The video of David Dao being dragged kicking and screaming off a United Airlines flight by Chicago police set the American Internet aflame Monday. That’s not a surprise: Whether you blame the greed of American airlines or late capitalism, the video struck an obvious chord. But less predictable was how massively the news took off in China. Within a few hours, it was all over both Weibo and WeChat, the two most popular social media services in China. The video racked up more than 330 million views—many times the number of Chinese who have ever flown domestically in the United States—and hundreds of thousands of angry comments.
Why the passion? The obvious starting point is race. Dao, a Chinese-Vietnamese doctor from Kentucky, reportedly shouted, “I’m being selected because I’m Chinese.” For a public that assumes anything bad that happens to a Chinese person overseas is because of racism, this was a lit match on a pile of kindling. The online mood had already been stirred up by the French police killing of a Chinese man a few weeks ago, widely blamed on anti-Asian racism.
In both cases, the assumption may be right. In the United case, while the passengers were allegedly chosen at random, Asian passengers have reported perceived discrimination from United in the past. Certainly, his status as an elderly doctor might have carried more credibility had he been white, and the escalation to force avoided.
There’s an unpleasant subtext to some of the accusations of racism, though. The immigrant Chinese community in the United States tends to blame its problems not on the white power structure but on the supposed favoritism shown to blacks. (Chinese born in the United States, in contrast, tend to be far more aware of the country’s unique issues with blackness: Black Lives Matter caused a striking generational split in some families.) That attitude has spread to much of the Chinese public back home.
There’s strong resentment among older Chinese in America that affirmative action costs their children college places. In China, meanwhile, that’s mixed with a contempt for Africans, and African-Americans, for what’s assumed to be their self-inflicted poverty and cultural backwardness. It’s not that a racial hierarchy is wrong, in this worldview, but that the Chinese should be recognized as at least equal to whites within it. The notion goes back to the late 19th-century reformer and utopian philosopher Kang Youwei, who called for the “white and yellow races” to come together to dominate and exterminate the black and brown.

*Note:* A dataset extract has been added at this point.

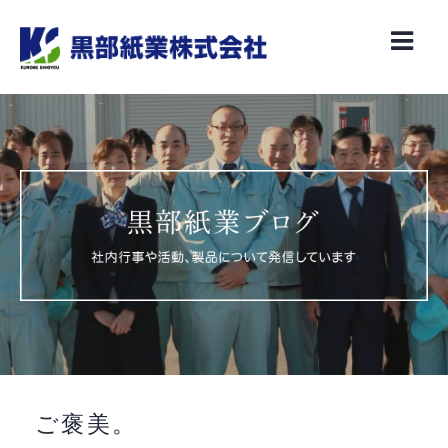
Skip
to
content
ご褒美。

In the United case, this has manifested in the popular comment on Chinese social media that “They would never have done this to a black person!” The logic here goes like this: Americans are sensitive about racism—but only against blacks, not against the (more deserving) Chinese. American security forces would thus never dare to beat up innocent black people, only the hapless Chinese. (The answer to the obvious question is that in all those videos where American police kill black people, they deserved it.)

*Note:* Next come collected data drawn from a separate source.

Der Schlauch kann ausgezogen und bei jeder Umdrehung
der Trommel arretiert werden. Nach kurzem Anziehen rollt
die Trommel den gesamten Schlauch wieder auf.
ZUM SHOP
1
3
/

But race isn’t the only reason for the video’s massive spread. For the last decade, the Chinese Internet has been wracked by civil war over America, with one side increasingly aided by the heavy artillery of censorship. To listen to one side, the United States is the home of all things good: freedom, clean air, a welfare state (Europeans may boggle a little bit at this thought, but in comparison with China, the United States is a paragon of Scandinavian generosity to its needy), and pornography on tap.
To listen to the other, the United States is hypocritical, torn by racial and political strife, crime-ridden, and, on top of all that, far too expensive. In both cases, the real subject under discussion is often the Chinese government and how inferior or superior it is to the U.S. system. After reading a few thousand of these comments, I am always inclined to proclaim the virtues of, say, Belgium.
It’s against this backdrop that the video took on its ideological power. The arbitrary use of force is common in China, particularly in the countryside and among the poor. The police themselves are rarely the main instigators; instead, the brunt of everyday thuggery is done by the chengguan—urban militia tasked with cleaning up the streets, whose job regularly brings them into conflict with small traders and stall owners. In this recent video, for instance, a chengguan is casually smashing up people’s property.
Apart from the chengguan, private security forces, or bao’an, do their share of thuggery. Videos showing uniformed brutes kicking some poor peddler’s teeth in regularly flare online—inevitably accompanied by comments that this wouldn’t happen in the United States.
For the anti-Americans, therefore, the United video was a gift.
This might all seem inconsequential squabbling, but it’s taken very seriously by the Chinese Communist Party. Belief in the American way—however naïve—is one of the only remaining forces that can unite large swaths of Chinese across the nation against the party line. The authorities can crush churches, block environmental groups, and imprison lawyers, but they can’t end the cultural hold of America over the mind of a huge number of Chinese.
Thus, the two narratives around the United video come together neatly to serve the authorities’ ends. Not only is America hypocritical and violent, but it will never treat Chinese with the respect they deserve. Hence the video will, inevitably, be backed up by newspaper editorials proclaiming this line until the whole affair is forgotten by the weekend after next—but leaving, thankfully for the government, another trace of animus in the recesses of the public mind.